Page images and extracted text
+-------+

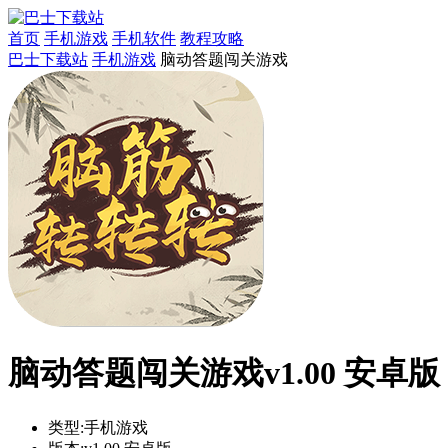
首页
手机游戏
手机软件
教程攻略
巴士下载站
手机游戏
脑动答题闯关游戏
脑动答题闯关游戏v1.00 安卓版
类型:
手机游戏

+-------+

**Brief:**
Your answer must be an exact transcription of the records above, minus the pictures.

**Exercise output:**
首页
手机游戏
手机软件
教程攻略
巴士下载站
手机游戏
脑动答题闯关游戏
脑动答题闯关游戏v1.00 安卓版
类型:
手机游戏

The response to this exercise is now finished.